Using the internet safely.
- Keep the computer in a public area where everyone can see the screen. Computers should not be in bedrooms or other places where a door can be closed.
- There are programs available that let you track sites that are visited and block different sites so you can know what people are doing on your computer.
- Passwords should not be related to names or birth dates. They need to be random, include numbers, and should be changed at least yearly. Do NOT use the same password for multiple sites. Do not use dictionary words for your passwords. One suggestion is to use the first letter from a favorite phrase as a password, replacing some of the letters with numbers. The phrase “I am a child of God. And He has sent me here,” replacing the letter I with the number 1 and the letter O with the number 0, could yield the password – 1aac0GaHhsmh
Children and the Internet
- Set family rules for when the computer can be used, for how long, and what they can do on the computer. When I taught elementary school I taught my students that their parents need to know everything they do online.
- Crash & Tell – This was the policy when I was at BYU if something unwanted popped up on the screen. We were to “crash” the computer (turn it off by holding the power button, not by going through the normal shut down methods) and then tell the person in charge of the computer lab immediately what had happened. Some sites, once they start popping up, are difficult to impossible to stop. Crashing the computer immediately stops it.
- NetSmartz – A web site with information for parents and games and activities for kids of all ages about being safe on the internet.
- Google Family Safety Center – Google safety tools, tips, and advice
- NEVER give the full names of your kids.
- One parent I know uses just their first initials. Another parent gave her kids nicknames that she uses on her blog. She also would blur their faces slightly when posting pictures of them.
- Be careful when mentioning where you are, cities, schools, things that could be used to find you or your kids.
- If they aren’t your kids, don’t mention their names or specifics about them without talking to their parents first.
- NEVER give out personal information on the internet such as your address or full name.
- Exceptions – Internet banking and shopping. Look for a security seal or web addresses that start with https instead of http to know they are secure.
- Doing business online carries similar risks to doing business in person.
- It’s better to mention a vacation AFTER you are back than before you leave.

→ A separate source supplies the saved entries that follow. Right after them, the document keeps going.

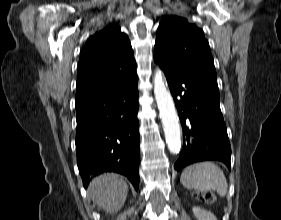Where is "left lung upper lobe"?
<instances>
[{"mask_svg": "<svg viewBox=\"0 0 281 220\" xmlns=\"http://www.w3.org/2000/svg\"><path fill=\"white\" fill-rule=\"evenodd\" d=\"M154 61L192 71L218 87L208 41L201 29L189 24L184 18L168 16L160 22Z\"/></svg>", "mask_w": 281, "mask_h": 220, "instance_id": "1", "label": "left lung upper lobe"}]
</instances>
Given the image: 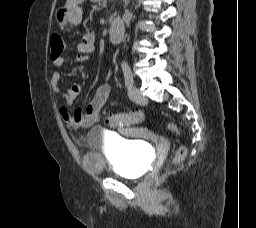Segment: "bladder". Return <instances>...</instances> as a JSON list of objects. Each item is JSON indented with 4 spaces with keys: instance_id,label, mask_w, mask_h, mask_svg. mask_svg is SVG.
<instances>
[{
    "instance_id": "31cf9c89",
    "label": "bladder",
    "mask_w": 256,
    "mask_h": 228,
    "mask_svg": "<svg viewBox=\"0 0 256 228\" xmlns=\"http://www.w3.org/2000/svg\"><path fill=\"white\" fill-rule=\"evenodd\" d=\"M101 144L106 148L105 153L99 151ZM87 146L84 163L96 173L109 172L135 179L147 169L148 152L137 141L113 138L94 128L88 133Z\"/></svg>"
}]
</instances>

- No sense telling everyone your house is going to be empty for that time.
- Many thieves are using blogs and social networking sites to learn when houses will be empty.
- Blogs can be set to private so that only the people you invite can see them
- Tagging blog posts and pictures makes them more searchable.
- Many digital cameras (especially camera phones) are set to record the GPS location of photos when they are taken. If you share a photo and it has that information attached you are sharing where you are at. Either remove the information before sharing the photo or change the settings on your camera so the information is not recorded.
- Remember the privacy of others.
- Several people I know use nicknames when talking about other people, even other adults, to protect privacy.
- Ask permission before sharing things about others.
- Understand the privacy settings for any program you use online and use them. Remember that unless you set it otherwise, anyone with the internet, anywhere in the world, can find what you put on the internet. And not everyone in the world is a good person.
- Facebook is set to reveal all of your information to the web by default. You must go in and change the settings on your own. The settings can be changed from time to time so it is a good idea to check on them every so often.
- Programs should have it so that you can limit who can see what you put up. Blogs and photo sites can be made private so that only certain people who you invite can see them.
- Just because a program has a space to put information, you do not necessarily need to provide the information. You are in charge of what information you provide. Remember that once it is out there, you can’t bring it back. Err on the side of too little information.